» **ASSIGNMENT**
Below this task are records; return each one exactly and omit its images.
======== SUPPLIED RECORDS ========
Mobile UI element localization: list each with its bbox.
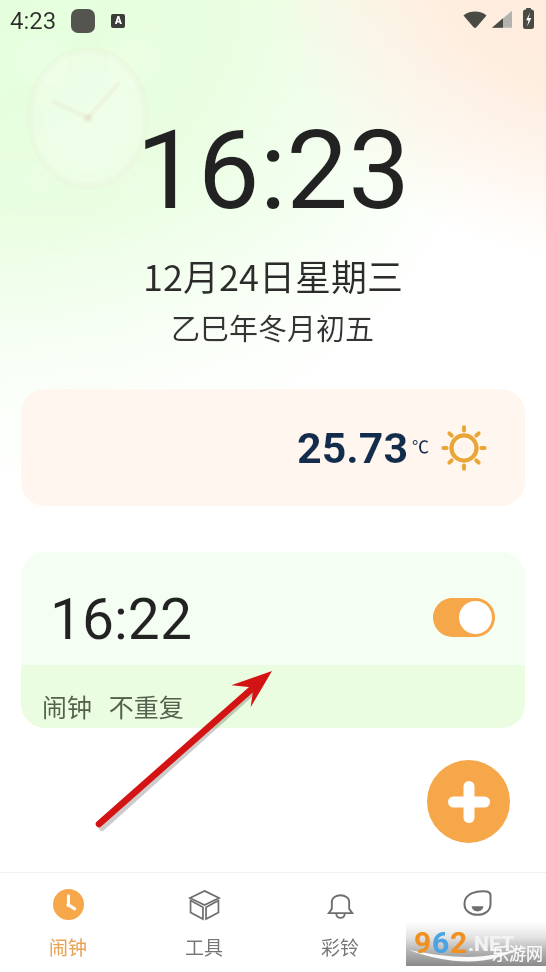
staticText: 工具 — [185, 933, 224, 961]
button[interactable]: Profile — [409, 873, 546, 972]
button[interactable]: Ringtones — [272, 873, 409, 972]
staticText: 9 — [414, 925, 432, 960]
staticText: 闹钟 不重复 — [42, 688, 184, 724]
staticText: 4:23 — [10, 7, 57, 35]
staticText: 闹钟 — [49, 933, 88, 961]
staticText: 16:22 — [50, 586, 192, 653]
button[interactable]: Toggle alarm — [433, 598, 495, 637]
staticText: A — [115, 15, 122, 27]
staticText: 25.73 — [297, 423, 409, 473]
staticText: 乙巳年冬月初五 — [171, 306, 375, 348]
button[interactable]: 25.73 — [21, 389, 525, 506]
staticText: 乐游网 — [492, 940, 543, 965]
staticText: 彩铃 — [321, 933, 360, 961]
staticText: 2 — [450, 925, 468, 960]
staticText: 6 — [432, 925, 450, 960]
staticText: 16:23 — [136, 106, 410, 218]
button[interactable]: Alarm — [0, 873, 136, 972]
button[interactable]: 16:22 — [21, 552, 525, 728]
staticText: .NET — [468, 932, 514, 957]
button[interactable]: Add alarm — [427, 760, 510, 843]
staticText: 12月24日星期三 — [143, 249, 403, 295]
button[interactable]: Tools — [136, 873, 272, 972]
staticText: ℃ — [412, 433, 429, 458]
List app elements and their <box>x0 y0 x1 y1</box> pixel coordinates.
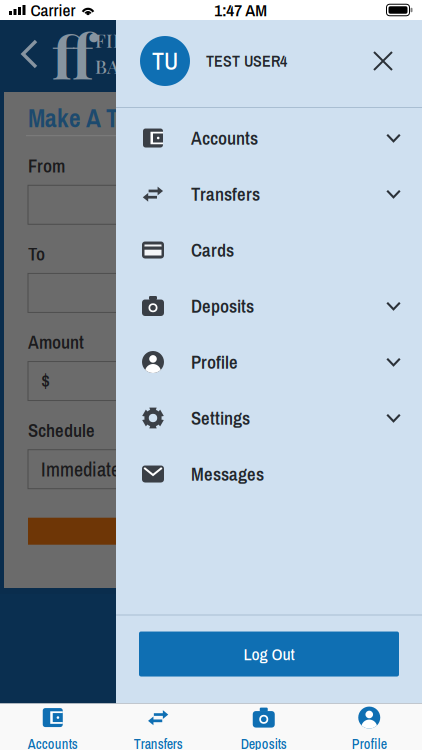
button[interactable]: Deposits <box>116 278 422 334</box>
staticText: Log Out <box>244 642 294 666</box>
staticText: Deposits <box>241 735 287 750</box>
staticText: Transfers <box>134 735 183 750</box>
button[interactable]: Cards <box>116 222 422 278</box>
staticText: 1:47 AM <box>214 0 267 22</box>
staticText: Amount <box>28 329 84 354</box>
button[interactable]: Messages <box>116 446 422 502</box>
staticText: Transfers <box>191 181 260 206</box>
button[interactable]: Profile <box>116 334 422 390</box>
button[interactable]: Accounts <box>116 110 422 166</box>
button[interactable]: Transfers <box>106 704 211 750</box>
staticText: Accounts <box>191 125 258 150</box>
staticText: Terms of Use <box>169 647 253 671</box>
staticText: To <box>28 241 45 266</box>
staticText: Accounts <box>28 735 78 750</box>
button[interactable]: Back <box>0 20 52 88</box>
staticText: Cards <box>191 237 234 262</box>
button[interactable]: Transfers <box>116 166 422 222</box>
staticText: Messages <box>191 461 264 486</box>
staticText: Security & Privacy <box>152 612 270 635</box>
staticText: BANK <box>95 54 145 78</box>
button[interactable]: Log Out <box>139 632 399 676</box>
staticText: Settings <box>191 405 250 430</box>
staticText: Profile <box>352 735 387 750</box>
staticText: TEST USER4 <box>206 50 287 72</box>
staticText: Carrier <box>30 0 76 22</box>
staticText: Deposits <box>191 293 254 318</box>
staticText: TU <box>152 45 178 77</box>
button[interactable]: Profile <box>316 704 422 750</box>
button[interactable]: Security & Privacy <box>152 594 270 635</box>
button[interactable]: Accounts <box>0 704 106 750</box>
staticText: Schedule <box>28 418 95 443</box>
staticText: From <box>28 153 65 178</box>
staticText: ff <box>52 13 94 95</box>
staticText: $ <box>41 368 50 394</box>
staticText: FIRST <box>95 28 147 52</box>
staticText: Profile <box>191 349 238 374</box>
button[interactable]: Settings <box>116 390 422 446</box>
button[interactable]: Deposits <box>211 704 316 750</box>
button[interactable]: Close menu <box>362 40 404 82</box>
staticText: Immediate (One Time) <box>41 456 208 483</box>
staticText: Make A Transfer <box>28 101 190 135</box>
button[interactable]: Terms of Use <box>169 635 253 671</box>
========
» **ANSWER SPACE**
Mobile UI element localization: list each with its bbox.
staticText: 工具 — [185, 933, 224, 961]
button[interactable]: Profile — [409, 873, 546, 972]
button[interactable]: Ringtones — [272, 873, 409, 972]
staticText: 9 — [414, 925, 432, 960]
staticText: 闹钟 不重复 — [42, 688, 184, 724]
staticText: 4:23 — [10, 7, 57, 35]
staticText: 闹钟 — [49, 933, 88, 961]
staticText: 16:22 — [50, 586, 192, 653]
button[interactable]: Toggle alarm — [433, 598, 495, 637]
staticText: A — [115, 15, 122, 27]
staticText: 25.73 — [297, 423, 409, 473]
staticText: 乙巳年冬月初五 — [171, 306, 375, 348]
button[interactable]: 25.73 — [21, 389, 525, 506]
staticText: 乐游网 — [492, 940, 543, 965]
staticText: 彩铃 — [321, 933, 360, 961]
staticText: 2 — [450, 925, 468, 960]
staticText: 6 — [432, 925, 450, 960]
staticText: 16:23 — [136, 106, 410, 218]
button[interactable]: Alarm — [0, 873, 136, 972]
button[interactable]: 16:22 — [21, 552, 525, 728]
staticText: .NET — [468, 932, 514, 957]
button[interactable]: Add alarm — [427, 760, 510, 843]
staticText: 12月24日星期三 — [143, 249, 403, 295]
button[interactable]: Tools — [136, 873, 272, 972]
staticText: ℃ — [412, 433, 429, 458]
List app elements and their <box>x0 y0 x1 y1</box> pixel coordinates.
button[interactable]: Deposits <box>116 278 422 334</box>
staticText: Log Out <box>244 642 294 666</box>
staticText: Deposits <box>241 735 287 750</box>
staticText: Transfers <box>134 735 183 750</box>
button[interactable]: Cards <box>116 222 422 278</box>
staticText: 1:47 AM <box>214 0 267 22</box>
staticText: Amount <box>28 329 84 354</box>
button[interactable]: Messages <box>116 446 422 502</box>
staticText: Transfers <box>191 181 260 206</box>
button[interactable]: Profile <box>116 334 422 390</box>
button[interactable]: Accounts <box>116 110 422 166</box>
button[interactable]: Transfers <box>106 704 211 750</box>
staticText: Accounts <box>191 125 258 150</box>
staticText: Terms of Use <box>169 647 253 671</box>
staticText: To <box>28 241 45 266</box>
staticText: Accounts <box>28 735 78 750</box>
button[interactable]: Back <box>0 20 52 88</box>
staticText: Cards <box>191 237 234 262</box>
button[interactable]: Transfers <box>116 166 422 222</box>
staticText: Messages <box>191 461 264 486</box>
staticText: Security & Privacy <box>152 612 270 635</box>
staticText: BANK <box>95 54 145 78</box>
button[interactable]: Log Out <box>139 632 399 676</box>
staticText: Settings <box>191 405 250 430</box>
staticText: Profile <box>352 735 387 750</box>
staticText: TEST USER4 <box>206 50 287 72</box>
staticText: Carrier <box>30 0 76 22</box>
staticText: Deposits <box>191 293 254 318</box>
staticText: TU <box>152 45 178 77</box>
button[interactable]: Profile <box>316 704 422 750</box>
button[interactable]: Security & Privacy <box>152 594 270 635</box>
button[interactable]: Accounts <box>0 704 106 750</box>
staticText: Schedule <box>28 418 95 443</box>
staticText: From <box>28 153 65 178</box>
staticText: ff <box>52 13 94 95</box>
staticText: $ <box>41 368 50 394</box>
staticText: FIRST <box>95 28 147 52</box>
staticText: Profile <box>191 349 238 374</box>
button[interactable]: Settings <box>116 390 422 446</box>
button[interactable]: Deposits <box>211 704 316 750</box>
button[interactable]: Close menu <box>362 40 404 82</box>
staticText: Immediate (One Time) <box>41 456 208 483</box>
staticText: Make A Transfer <box>28 101 190 135</box>
button[interactable]: Terms of Use <box>169 635 253 671</box>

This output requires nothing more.